| Goal of the exercise |
The records below must be retyped exactly.

[Records from a data collection]
* * * * * * *

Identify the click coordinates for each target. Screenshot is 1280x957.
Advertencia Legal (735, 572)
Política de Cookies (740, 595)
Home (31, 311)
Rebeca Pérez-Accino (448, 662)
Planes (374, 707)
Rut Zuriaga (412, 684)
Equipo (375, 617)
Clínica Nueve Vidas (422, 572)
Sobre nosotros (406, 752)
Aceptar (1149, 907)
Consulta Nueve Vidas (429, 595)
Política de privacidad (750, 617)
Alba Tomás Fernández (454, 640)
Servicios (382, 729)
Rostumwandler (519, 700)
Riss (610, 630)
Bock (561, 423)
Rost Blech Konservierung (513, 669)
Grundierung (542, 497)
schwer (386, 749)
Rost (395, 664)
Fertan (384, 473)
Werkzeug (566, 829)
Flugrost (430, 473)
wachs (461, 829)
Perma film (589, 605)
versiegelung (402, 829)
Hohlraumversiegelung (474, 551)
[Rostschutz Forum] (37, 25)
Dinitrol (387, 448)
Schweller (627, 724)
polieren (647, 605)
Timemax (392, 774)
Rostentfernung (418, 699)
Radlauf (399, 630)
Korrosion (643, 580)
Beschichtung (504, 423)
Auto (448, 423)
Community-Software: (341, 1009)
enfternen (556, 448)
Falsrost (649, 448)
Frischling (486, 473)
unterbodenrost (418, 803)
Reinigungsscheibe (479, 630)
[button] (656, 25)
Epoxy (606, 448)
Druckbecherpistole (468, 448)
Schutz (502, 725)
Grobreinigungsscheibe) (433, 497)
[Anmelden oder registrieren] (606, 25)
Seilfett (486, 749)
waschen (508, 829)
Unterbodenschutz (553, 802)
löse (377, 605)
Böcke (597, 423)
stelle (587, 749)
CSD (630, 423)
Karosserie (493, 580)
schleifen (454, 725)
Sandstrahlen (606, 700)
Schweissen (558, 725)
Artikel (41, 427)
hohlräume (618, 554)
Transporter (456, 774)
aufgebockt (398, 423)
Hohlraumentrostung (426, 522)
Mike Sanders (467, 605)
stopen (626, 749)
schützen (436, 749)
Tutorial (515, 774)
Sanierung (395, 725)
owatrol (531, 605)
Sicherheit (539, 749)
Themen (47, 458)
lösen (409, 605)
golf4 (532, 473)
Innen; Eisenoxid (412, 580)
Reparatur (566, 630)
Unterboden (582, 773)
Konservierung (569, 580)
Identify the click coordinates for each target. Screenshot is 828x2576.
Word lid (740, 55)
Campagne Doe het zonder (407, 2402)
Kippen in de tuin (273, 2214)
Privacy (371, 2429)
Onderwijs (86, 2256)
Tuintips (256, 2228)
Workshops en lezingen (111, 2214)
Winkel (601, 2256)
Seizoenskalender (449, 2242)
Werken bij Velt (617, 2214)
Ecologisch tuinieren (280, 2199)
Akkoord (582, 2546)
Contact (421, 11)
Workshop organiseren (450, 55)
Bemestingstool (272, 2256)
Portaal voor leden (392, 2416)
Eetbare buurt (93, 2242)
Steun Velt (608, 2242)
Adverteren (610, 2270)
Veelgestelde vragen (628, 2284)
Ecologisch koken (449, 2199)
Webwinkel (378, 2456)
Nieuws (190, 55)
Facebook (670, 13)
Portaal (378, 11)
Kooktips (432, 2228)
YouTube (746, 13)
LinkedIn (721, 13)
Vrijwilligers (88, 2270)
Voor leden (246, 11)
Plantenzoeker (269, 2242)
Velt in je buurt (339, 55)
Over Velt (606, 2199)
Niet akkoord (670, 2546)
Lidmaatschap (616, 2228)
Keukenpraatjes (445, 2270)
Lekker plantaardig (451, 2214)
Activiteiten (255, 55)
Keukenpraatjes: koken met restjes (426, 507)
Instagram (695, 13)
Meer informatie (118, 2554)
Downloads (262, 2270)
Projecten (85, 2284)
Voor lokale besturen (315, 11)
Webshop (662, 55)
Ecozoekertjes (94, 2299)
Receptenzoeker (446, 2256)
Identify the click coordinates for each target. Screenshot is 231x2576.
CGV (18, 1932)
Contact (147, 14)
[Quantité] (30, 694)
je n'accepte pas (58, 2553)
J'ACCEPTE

* * * * * * *

| Exercise output |
Identify the click coordinates for each target. Screenshot is 1280x957.
Advertencia Legal (735, 572)
Política de Cookies (740, 595)
Home (31, 311)
Rebeca Pérez-Accino (448, 662)
Planes (374, 707)
Rut Zuriaga (412, 684)
Equipo (375, 617)
Clínica Nueve Vidas (422, 572)
Sobre nosotros (406, 752)
Aceptar (1149, 907)
Consulta Nueve Vidas (429, 595)
Política de privacidad (750, 617)
Alba Tomás Fernández (454, 640)
Servicios (382, 729)
Rostumwandler (519, 700)
Riss (610, 630)
Bock (561, 423)
Rost Blech Konservierung (513, 669)
Grundierung (542, 497)
schwer (386, 749)
Rost (395, 664)
Fertan (384, 473)
Werkzeug (566, 829)
Flugrost (430, 473)
wachs (461, 829)
Perma film (589, 605)
versiegelung (402, 829)
Hohlraumversiegelung (474, 551)
[Rostschutz Forum] (37, 25)
Dinitrol (387, 448)
Schweller (627, 724)
polieren (647, 605)
Timemax (392, 774)
Rostentfernung (418, 699)
Radlauf (399, 630)
Korrosion (643, 580)
Beschichtung (504, 423)
Auto (448, 423)
Community-Software: (341, 1009)
enfternen (556, 448)
Falsrost (649, 448)
Frischling (486, 473)
unterbodenrost (418, 803)
Reinigungsscheibe (479, 630)
[button] (656, 25)
Epoxy (606, 448)
Druckbecherpistole (468, 448)
Schutz (502, 725)
Grobreinigungsscheibe) (433, 497)
[Anmelden oder registrieren] (606, 25)
Seilfett (486, 749)
waschen (508, 829)
Unterbodenschutz (553, 802)
löse (377, 605)
Böcke (597, 423)
stelle (587, 749)
CSD (630, 423)
Karosserie (493, 580)
schleifen (454, 725)
Sandstrahlen (606, 700)
Schweissen (558, 725)
Artikel (41, 427)
hohlräume (618, 554)
Transporter (456, 774)
aufgebockt (398, 423)
Hohlraumentrostung (426, 522)
Mike Sanders (467, 605)
stopen (626, 749)
schützen (436, 749)
Tutorial (515, 774)
Sanierung (395, 725)
owatrol (531, 605)
Sicherheit (539, 749)
Themen (47, 458)
lösen (409, 605)
golf4 (532, 473)
Innen; Eisenoxid (412, 580)
Reparatur (566, 630)
Unterboden (582, 773)
Konservierung (569, 580)
Identify the click coordinates for each target. Screenshot is 828x2576.
Word lid (740, 55)
Campagne Doe het zonder (407, 2402)
Kippen in de tuin (273, 2214)
Privacy (371, 2429)
Onderwijs (86, 2256)
Tuintips (256, 2228)
Workshops en lezingen (111, 2214)
Winkel (601, 2256)
Seizoenskalender (449, 2242)
Werken bij Velt (617, 2214)
Ecologisch tuinieren (280, 2199)
Akkoord (582, 2546)
Contact (421, 11)
Workshop organiseren (450, 55)
Bemestingstool (272, 2256)
Portaal voor leden (392, 2416)
Eetbare buurt (93, 2242)
Steun Velt (608, 2242)
Adverteren (610, 2270)
Veelgestelde vragen (628, 2284)
Ecologisch koken (449, 2199)
Webwinkel (378, 2456)
Nieuws (190, 55)
Facebook (670, 13)
Portaal (378, 11)
Kooktips (432, 2228)
YouTube (746, 13)
LinkedIn (721, 13)
Vrijwilligers (88, 2270)
Voor leden (246, 11)
Plantenzoeker (269, 2242)
Velt in je buurt (339, 55)
Over Velt (606, 2199)
Niet akkoord (670, 2546)
Lidmaatschap (616, 2228)
Keukenpraatjes (445, 2270)
Lekker plantaardig (451, 2214)
Activiteiten (255, 55)
Keukenpraatjes: koken met restjes (426, 507)
Instagram (695, 13)
Meer informatie (118, 2554)
Downloads (262, 2270)
Projecten (85, 2284)
Voor lokale besturen (315, 11)
Webshop (662, 55)
Ecozoekertjes (94, 2299)
Receptenzoeker (446, 2256)
Identify the click coordinates for each target. Screenshot is 231x2576.
CGV (18, 1932)
Contact (147, 14)
[Quantité] (30, 694)
je n'accepte pas (58, 2553)
J'ACCEPTE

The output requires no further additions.